Anyone who bought then will be less than thrilled with today's closing price of 86 cents. Mr. Atkinson tried to keep the excitement high, claiming that the proceeds of the financing will go toward "extending and accelerating" the Gwinville drill program, though he did not specify what he had in mind. He also suggested that Southern could use the money to "act nimbly and opportunistically" on potential acquisitions. The stock nonetheless headed to its lowest level in about eight weeks.
Yet another U.S. junior, the new Brett Herman promotion Lucero Energy Corp. (LOU), added six cents to 73 cents on 1.29 million shares. Lucero is the new name of PetroShale Inc., a North Dakota Bakken producer recapitalized earlier this year by Mr. Herman and his people (who previously sold TORC Oil to Whitecap Resources Inc. (WCP: $8.76) last year and prior to that sold Result Energy and TriStar Oil). They changed the company's name to Lucero last month. It has not released any news since then, but today it got a lovely mention from Stifel analyst Cody Kwong, in his first research note on the stock.
Mr. Kwong praised the new management's "track record of adding value through an acquire-and-exploit strategy," as used at TORC, Result and TriStar. He predicted a similar path for Lucero. The company is currently producing 10,500 barrels a day from its Bakken assets in North Dakota. While the new executives have not said whether they will take Lucero beyond North Dakota -- perhaps even into Western Canada, their usual regional focus -- Mr. Kwong is of the opinion that they will not lack for "compelling and accretive acquisition opportunities." Setting a "buy" rating, he gave Lucero a price target of $1.30, well above today's closing price of 76 cents. (Investors may wish to note a disclosure from the analyst's employer, Stifel, which says it expects to receive compensation from Lucero for investment banking services within three months.)

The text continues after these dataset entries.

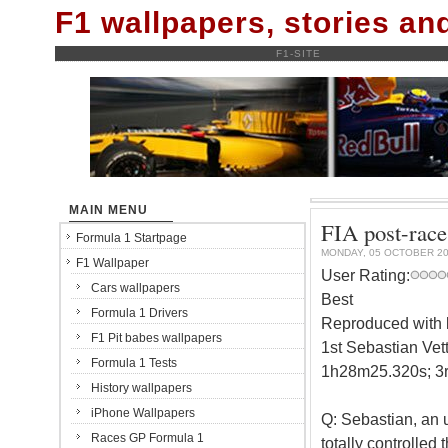
F1 wallpapers, stories a
F1-SITE
MAIN MENU
FIA post-race
Formula 1 Startpage
MONDAY, 05 OCTOBER 2
F1 Wallpaper
User Rating:
Cars wallpapers
Best
Formula 1 Drivers
Reproduced with k
F1 Pit babes wallpapers
1st Sebastian Vett
Formula 1 Tests
1h28m25.320s; 3r
History wallpapers
iPhone Wallpapers
Q: Sebastian, an u
Races GP Formula 1
totally controlled 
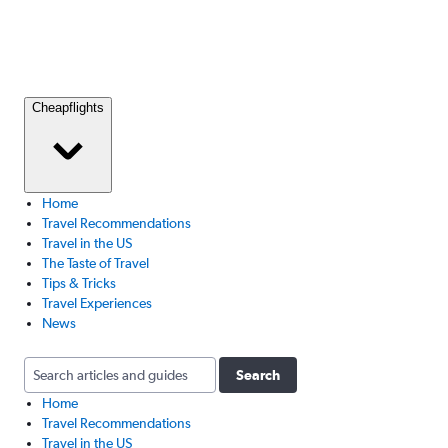
Cheapflights
Home
Travel Recommendations
Travel in the US
The Taste of Travel
Tips & Tricks
Travel Experiences
News
Search
Home
Travel Recommendations
Travel in the US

Here in Canada, a private energy company is taking Quebec to court over the province's two-month-old ban on oil and gas development. Utica Resources filed a lawsuit on Wednesday seeking to force Quebec to overturn the ban or pay $18-billion in compensation. It says the ban "constitutes an attack" on property rights enshrined in the Quebec Charter of Rights and Freedoms.
Quebec enacted the ban in April through Bill 21, becoming the first jurisdiction in the world to explicitly prohibit oil and gas development. (Note that this is a different Bill 21 from an older secularism law that bears the same number -- a quirk of Quebec's legislative calendar.) Utica says the bill amounts to "disguised expropriation" of properties that companies explored in good faith for years. While the province has offered $100-million in compensation to these companies, the money comes with many strings attached, falls far short of the $500-million in estimated spending by the companies over the last 15 years, and does not account for the millions or even billions in value that the properties could be worth. Utica estimated that its own properties could generate $67-billion in future profits. Applying the standard discount rate used by the court, that works out to $18-billion in net present value, hence the figure in the lawsuit.
"Bill 21 is completely irresponsible ... [and] would mean that there are no property rights in Quebec and Canada," fumed Utica CEO Mario Levesque in a statement on Wednesday. He stayed on this theme all week, telling the Financial Post today that the bill is "a direct threat to individual property rights, a massive expropriation and a wrong signal to investors around the world." He will make his case to the Superior Court. No doubt the proceedings will be watched closely by other companies with assets in Quebec, such as Questerre Energy Corp. (QEC: $0.21).